Além disso, as redes sociais exigem interação com o público – respondendo a mensagens e comentários, por exemplo. Portanto, o trabalho de um Analista de redes sociais é muito dinâmico e exige atenção constante ao que está acontecendo.

Na maioria dos casos, os Analistas de redes sociais são, particularmente, heavy users dessas redes.

Você pode reconhece-los porque apresentam perfis pessoais de alto nível, sempre atualizados e aproveitando ao máximo os recursos que cada rede proporciona.

Esse é um bom critério a ser usado na hora de fazer o recrutamento deste profissional.

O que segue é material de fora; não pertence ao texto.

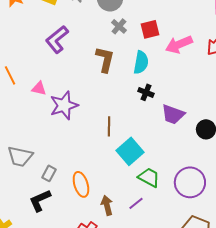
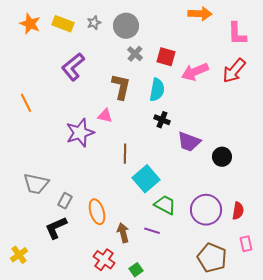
red square: (150, 29) -> (166, 57), turned 30
pink triangle: (39, 88) -> (105, 116), moved
purple line: (136, 203) -> (152, 231), turned 56

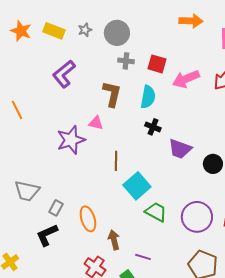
gray cross: (135, 54) -> (126, 61), turned -35
purple line: (152, 231) -> (143, 257), moved

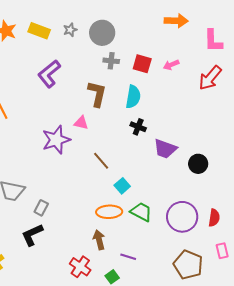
pink arrow: (186, 79) -> (171, 65), moved, size x0.6
brown line: (116, 161) -> (101, 161), turned -42
cyan square: (137, 186) -> (122, 186), size x0.6
orange ellipse: (88, 219) -> (109, 212), moved, turned -75

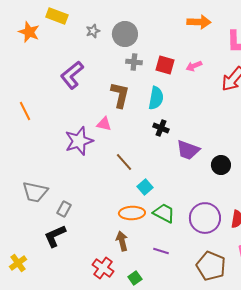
yellow rectangle: (39, 31) -> (57, 16), moved
purple line: (128, 257) -> (161, 251), moved

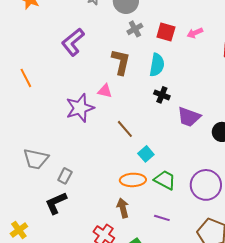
gray cross: (134, 62) -> (135, 29), turned -35

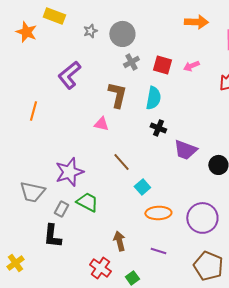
orange line: (26, 78) -> (33, 111), moved, turned 42
purple star: (80, 108) -> (69, 172), moved
orange ellipse: (133, 180) -> (158, 213), moved
green trapezoid: (165, 180) -> (87, 202), moved
black L-shape: (56, 203) -> (52, 236), turned -60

4.Analista de email marketing

O Analista de email marketing tem um papel voltado para a divulgação ativa da empresa através de e-mails enviados a uma lista de contatos. Mas, se você está pensando que o trabalho deste profissional é enviar uma mensagem com as “ofertas da semana” aos clientes, está enganado.

O email marketing é uma atividade de marketing focada em relacionamento.

Este tipo de conteúdo estabelece um canal regular de comunicação com seus leads, que deve ser usado para educa-los.

Em outras palavras, as mensagens enviadas para sua lista possuem dois objetivos: tirar dúvidas e derrubar possíveis objeções à compra.

Em última instância, todo conteúdo de email marketing precisa ser útil para o lead, garantindo a continuidade do relacionamento e, finalmente, a conversão em vendas.

E o Analista de email marketing é o responsável por garantir a entrega deste resultado.

O trabalho do Analista de email marketing é realizado em blocos, que chamamos de campanhas.

Uma campanha é formada por uma sequência de e-mails que o lead irá receber, ajudando-o a percorrer o caminho até a decisão de compra.

Ou seja, tanto quanto um Analista de conteúdo ou de redes sociais, o Analista de email marketing também precisa ser capaz de planejar e desenvolver um trabalho de nutrição dos leads a médio ou longo prazo.

Além disso, dentro de uma mesma campanha, existe um alto grau de complexidade.

A reação de um determinado lead pode leva-lo por diferentes caminhos dentro da campanha.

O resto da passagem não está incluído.